A bill that would ask voters whether they want to impose term limits on Florida’s school board members continues to advance in the state Legislature, with another Senate committee voting narrowly Monday to support the measure.
The issue, lawmakers said, in many ways boils down to a matter of choice.
But they weren’t talking about the same thing.
Sen. Dennis Baxley, who sponsored a similar measure in 2019, introduced the legislation to the Senate Education Committee as a way to create more competitive elections.
“The power of incumbency is well known,” the Ocala Republican said, suggesting that many potentially interested candidates do not run because they worry about the uphill battle of challenging a long-term incumbent.
That’s unfair to the voters, Baxley said, implying that term limits would open the doors. “People do want choices.”
Sen. Bill Montford, the committee’s ranking Democrat, agreed that families deserve options. But he didn’t mean the same thing that Baxley was talking about.

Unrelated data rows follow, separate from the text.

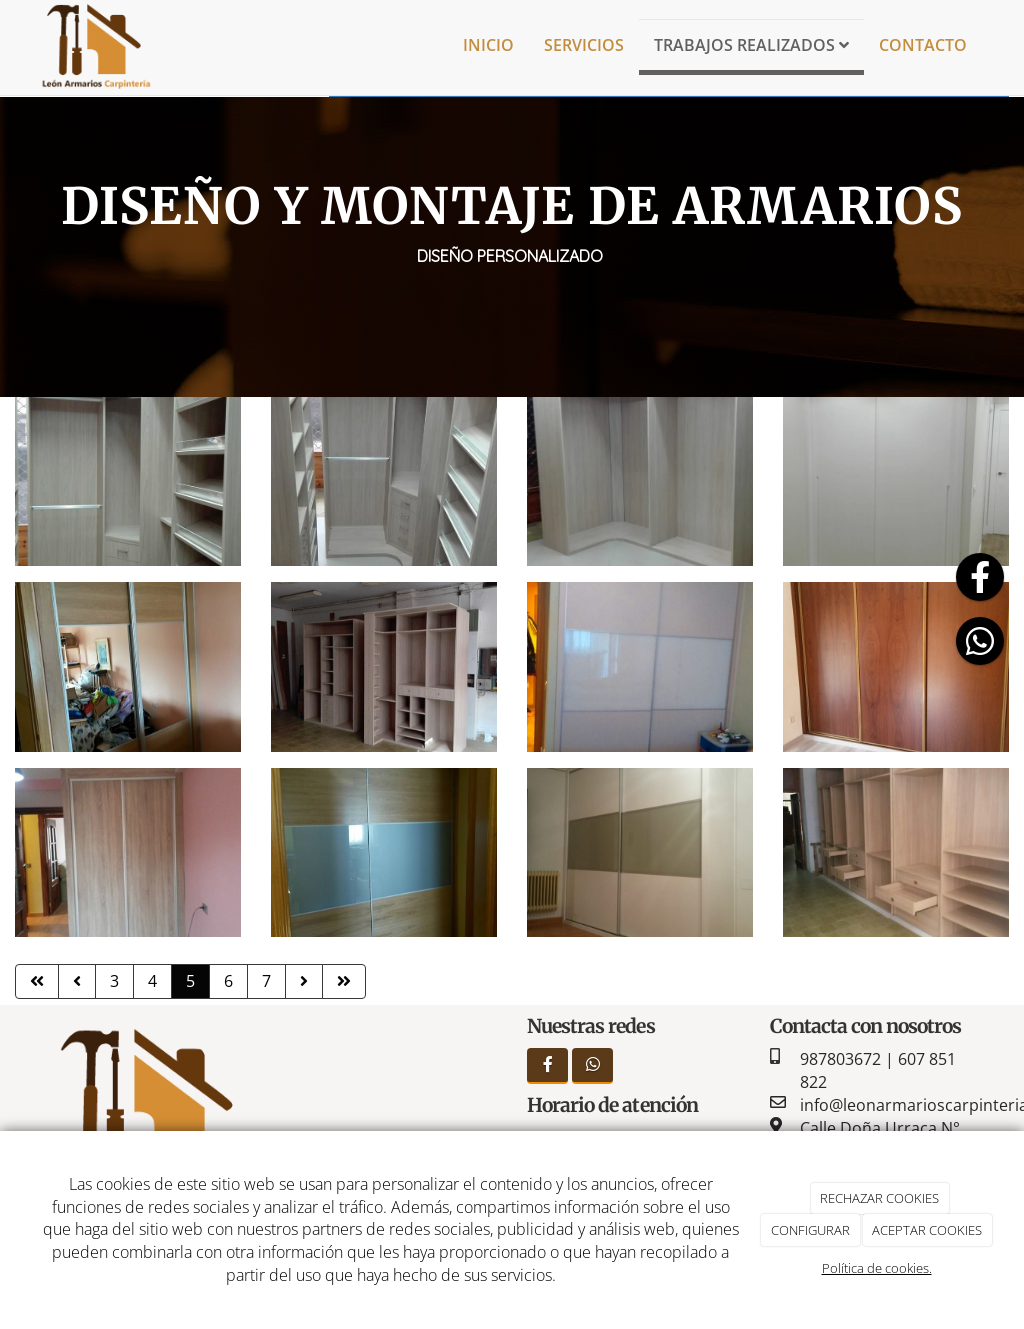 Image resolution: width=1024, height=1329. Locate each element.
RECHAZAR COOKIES (879, 1198)
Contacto (923, 45)
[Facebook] (547, 1065)
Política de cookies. (877, 1268)
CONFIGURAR (810, 1230)
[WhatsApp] (592, 1065)
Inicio (488, 45)
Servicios (584, 45)
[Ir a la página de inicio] (95, 45)
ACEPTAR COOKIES (927, 1230)
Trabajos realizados (751, 45) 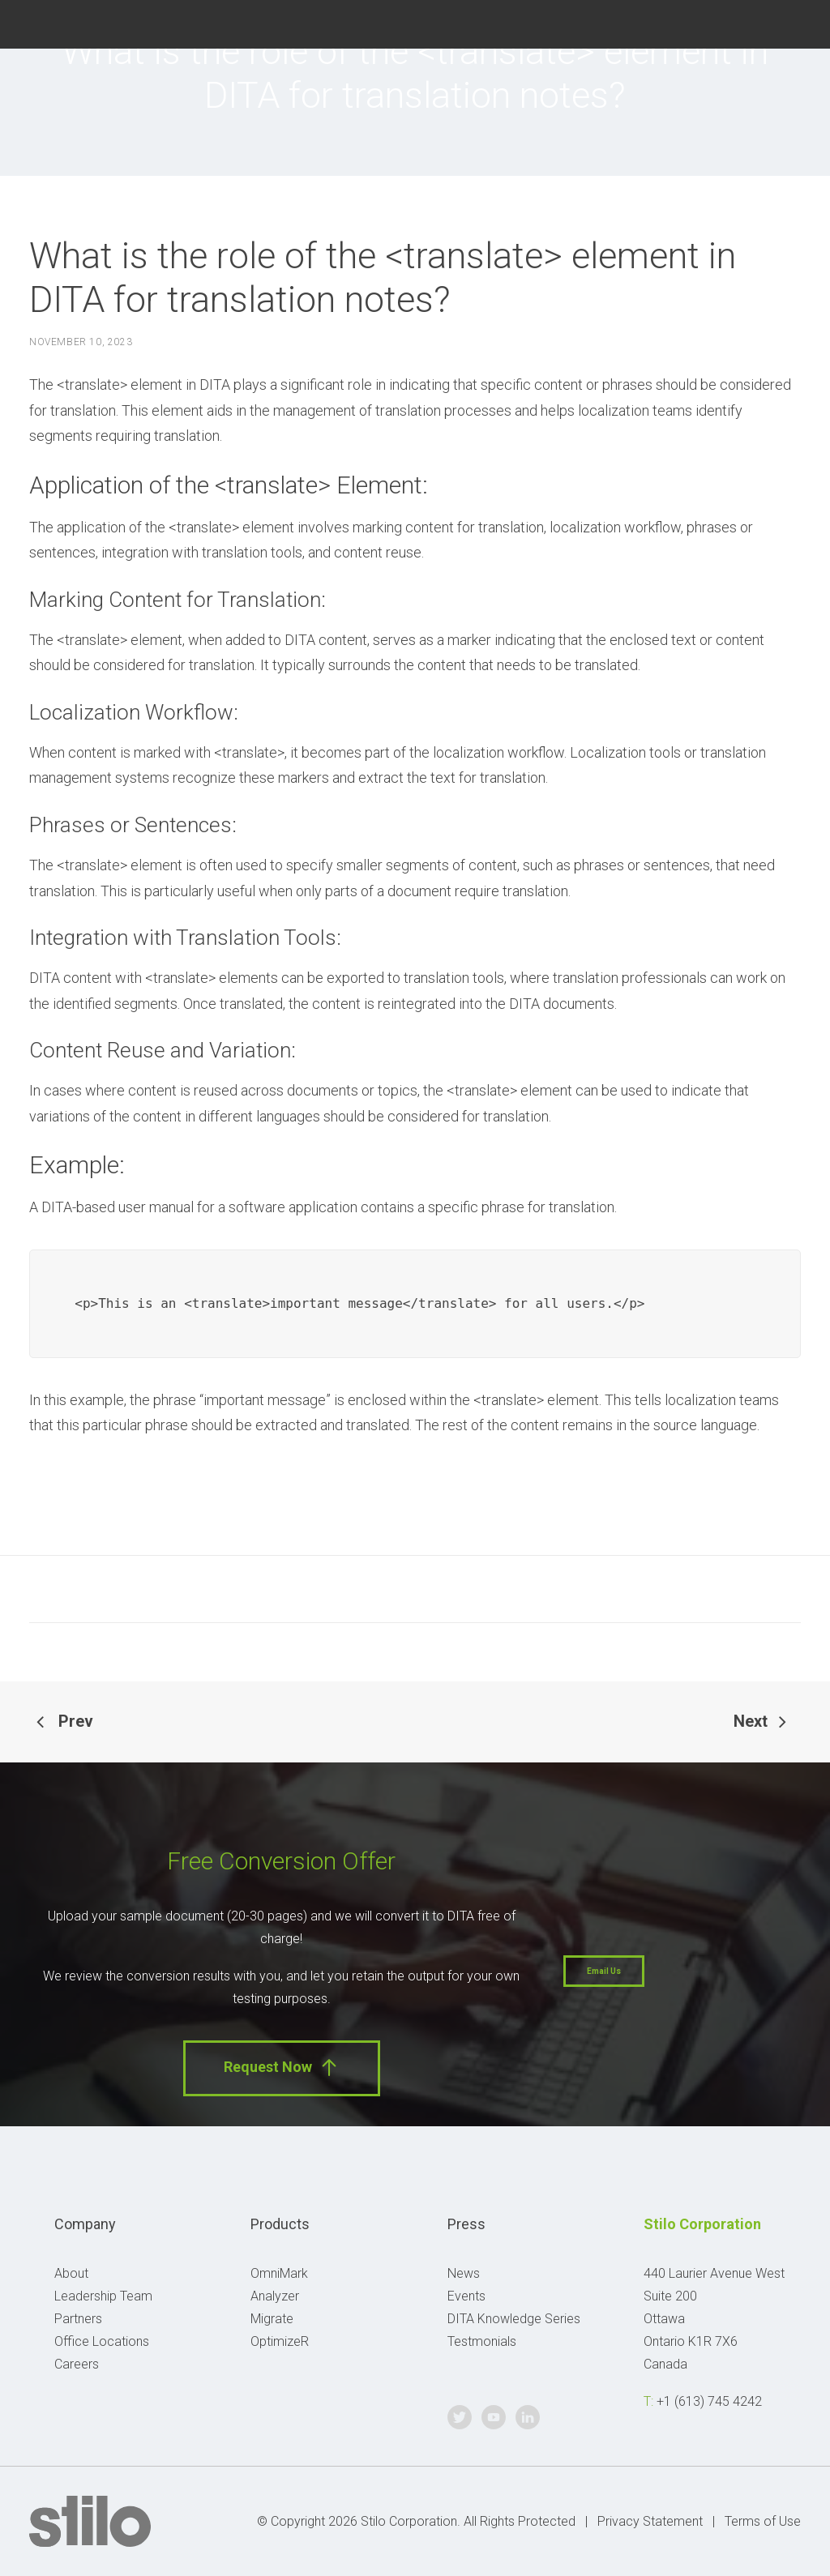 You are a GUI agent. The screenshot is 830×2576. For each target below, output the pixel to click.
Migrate (271, 2318)
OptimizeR (279, 2341)
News (463, 2273)
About (71, 2273)
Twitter (726, 22)
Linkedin (799, 22)
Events (466, 2296)
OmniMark (279, 2273)
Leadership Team (103, 2296)
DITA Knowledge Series (513, 2318)
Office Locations (101, 2341)
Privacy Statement (650, 2521)
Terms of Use (763, 2521)
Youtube (763, 22)
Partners (78, 2318)
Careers (76, 2364)
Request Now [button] (282, 2067)
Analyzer (274, 2296)
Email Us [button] (604, 1971)
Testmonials (481, 2341) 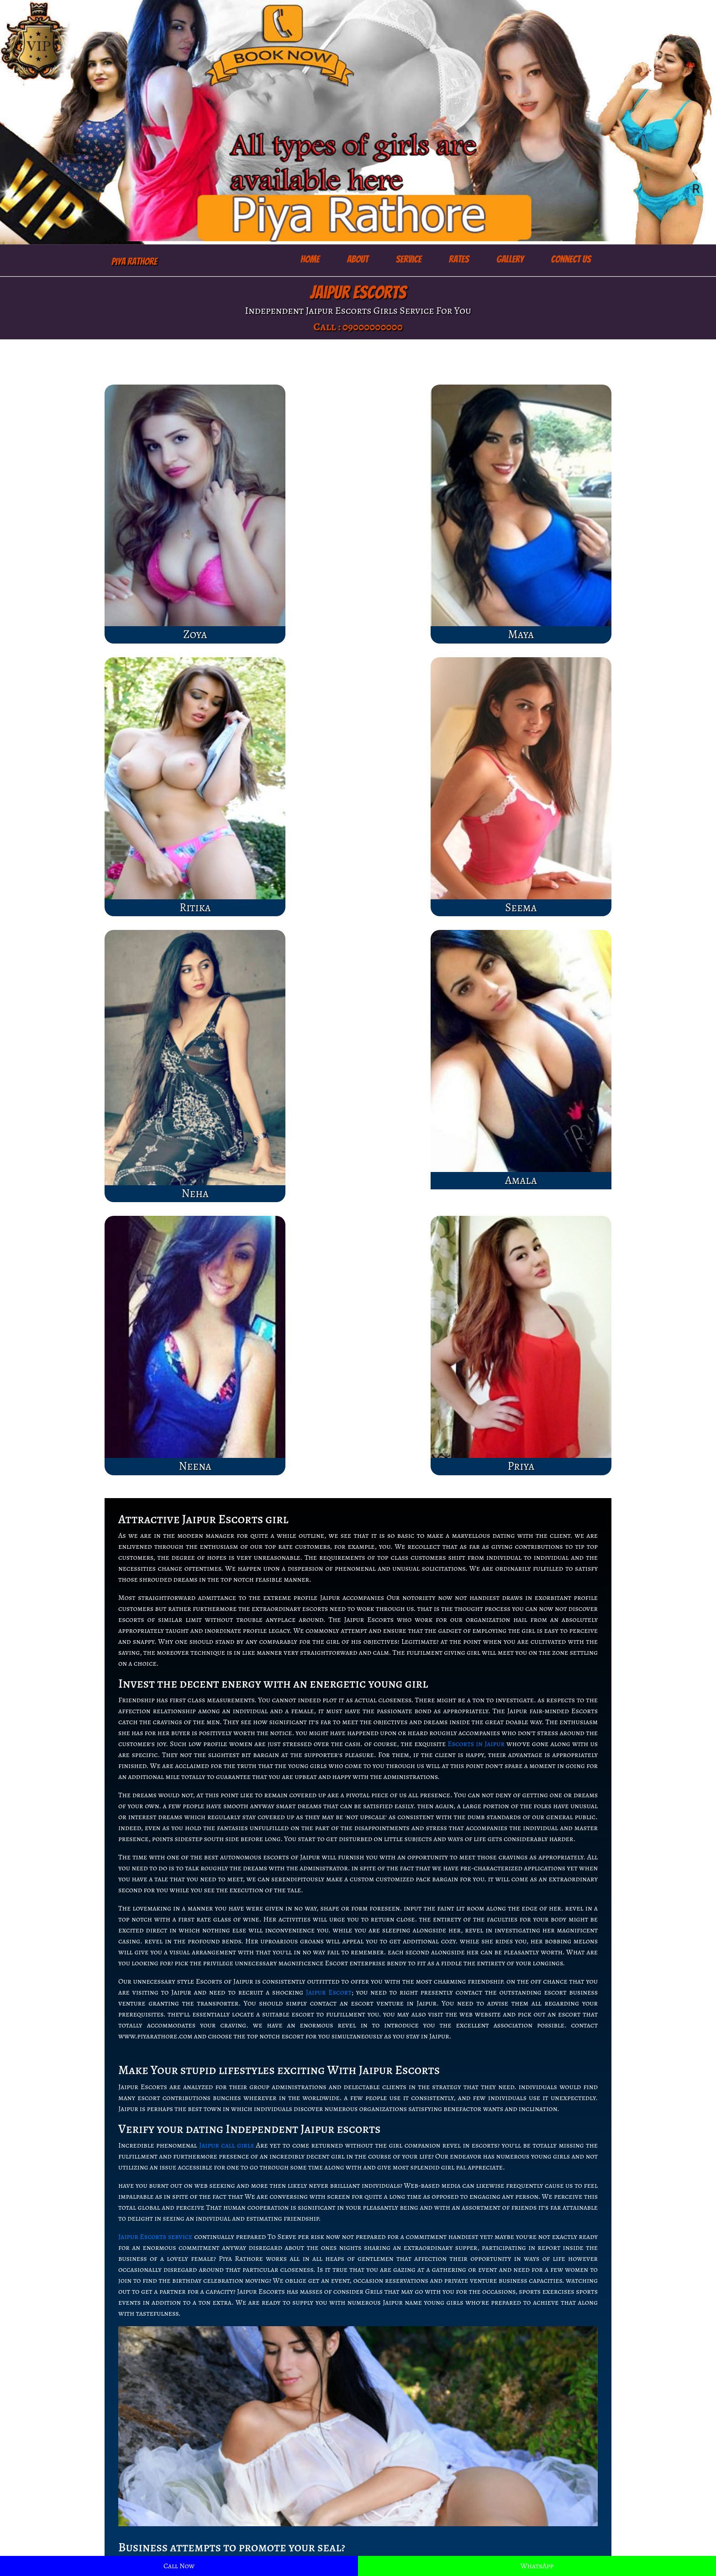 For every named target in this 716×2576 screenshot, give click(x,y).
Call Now (179, 2566)
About (358, 259)
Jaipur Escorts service (155, 1528)
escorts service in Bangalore (414, 2515)
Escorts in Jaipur (476, 1035)
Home (310, 259)
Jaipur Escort (329, 1284)
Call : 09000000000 (357, 326)
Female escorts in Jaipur (276, 2515)
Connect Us (571, 259)
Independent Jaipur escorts (551, 2034)
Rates (459, 259)
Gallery (510, 259)
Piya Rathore (134, 261)
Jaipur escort (257, 2504)
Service (408, 259)
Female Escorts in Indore (408, 2471)
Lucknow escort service (406, 2482)
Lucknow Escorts (265, 2471)
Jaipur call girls (226, 1437)
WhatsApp (537, 2566)
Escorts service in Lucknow (412, 2504)
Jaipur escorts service (272, 2493)
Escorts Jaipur (260, 2482) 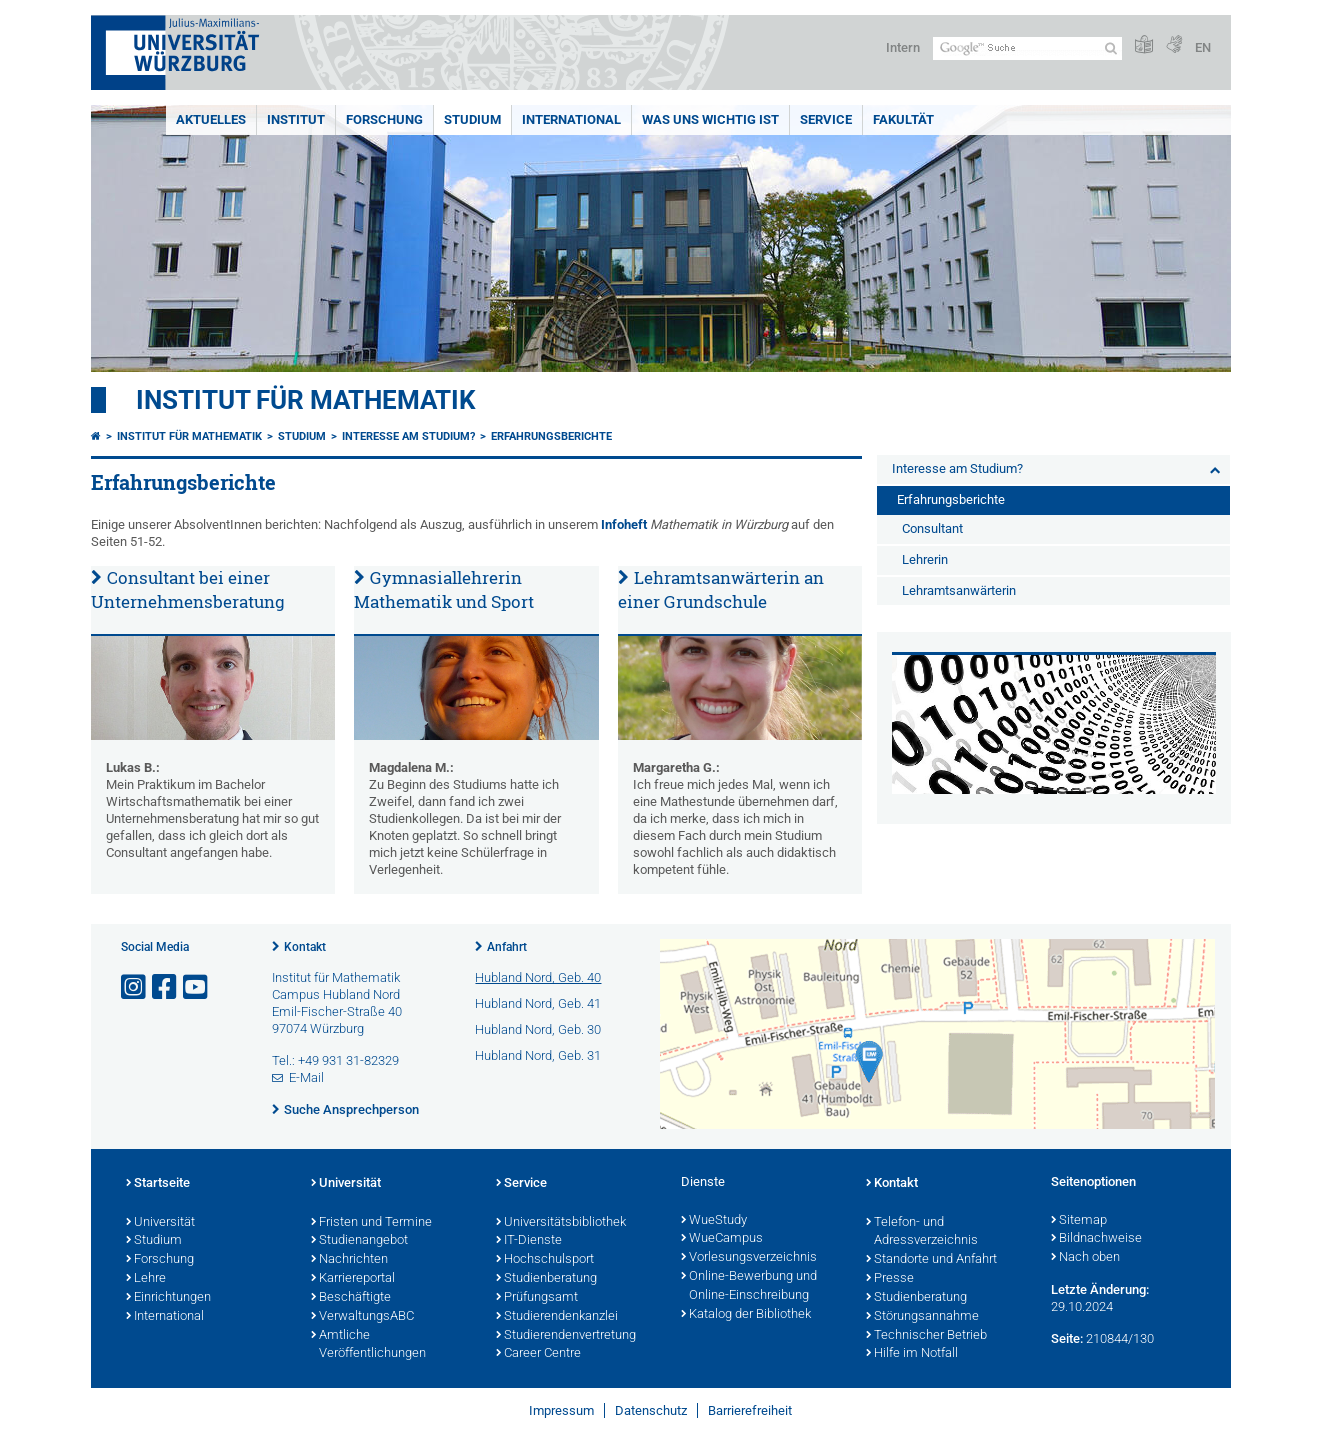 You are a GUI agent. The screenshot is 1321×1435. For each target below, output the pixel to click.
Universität (160, 1223)
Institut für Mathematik (306, 400)
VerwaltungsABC (362, 1317)
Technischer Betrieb (926, 1336)
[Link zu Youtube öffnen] (197, 987)
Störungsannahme (922, 1317)
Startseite (158, 1184)
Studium (472, 119)
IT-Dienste (529, 1241)
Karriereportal (353, 1279)
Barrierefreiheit (750, 1410)
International (571, 119)
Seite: (1067, 1338)
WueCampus (722, 1239)
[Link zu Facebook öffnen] (166, 987)
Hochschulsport (545, 1260)
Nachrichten (349, 1260)
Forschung (384, 119)
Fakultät (903, 119)
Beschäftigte (351, 1298)
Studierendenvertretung (566, 1336)
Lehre (146, 1279)
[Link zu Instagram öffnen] (135, 987)
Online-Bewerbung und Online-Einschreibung (749, 1286)
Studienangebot (359, 1241)
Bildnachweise (1096, 1239)
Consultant (932, 528)
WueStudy (714, 1221)
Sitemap (1079, 1221)
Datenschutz (651, 1410)
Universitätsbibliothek (561, 1223)
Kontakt (305, 947)
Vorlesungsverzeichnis (749, 1258)
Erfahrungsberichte (551, 436)
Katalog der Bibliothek (746, 1315)
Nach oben (1085, 1258)
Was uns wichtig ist (710, 119)
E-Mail (306, 1077)
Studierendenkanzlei (557, 1317)
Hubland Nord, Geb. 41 (538, 1003)
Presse (890, 1279)
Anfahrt (507, 947)
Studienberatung (546, 1279)
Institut (296, 119)
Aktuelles (211, 119)
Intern (903, 47)
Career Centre (538, 1354)
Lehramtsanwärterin (959, 590)
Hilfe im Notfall (912, 1354)
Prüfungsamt (537, 1298)
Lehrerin (925, 559)
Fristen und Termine (371, 1223)
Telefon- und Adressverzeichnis (922, 1232)
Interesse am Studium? (408, 436)
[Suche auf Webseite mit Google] (1027, 48)
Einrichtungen (168, 1298)
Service (826, 119)
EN (1203, 47)
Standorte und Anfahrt (931, 1260)
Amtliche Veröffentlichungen (368, 1345)
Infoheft (624, 524)
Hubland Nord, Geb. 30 (538, 1029)
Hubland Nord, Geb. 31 (538, 1055)
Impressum (561, 1410)
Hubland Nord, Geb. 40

The former Leon County schools superintendent made clear he considered removing names from the ballot simply based on years of service was limiting. He suggested that supporters of term limits only want choice when it suits them.
He brought up the idea the variety of academic options provided to families, such as charters and tax credit scholarships and home schooling, and said those have made education better for many students.
“We truly believe that parents can make the best choices for their children," Montford said. "I think those same parents can make the best choice for who will represent them on the school board.”
He joined the two other Democrats on the eight-member panel in opposing the legislation, for which the rest of the commentary remained largely the same as in past years and previous committee stops.
The Senate version next heads to the Rules Committee, where the concept died a year ago. A companion bill is moving through the House.
If approved by three-fifths of each chamber, the question of limiting school board terms to eight consecutive years would go to voters statewide in November.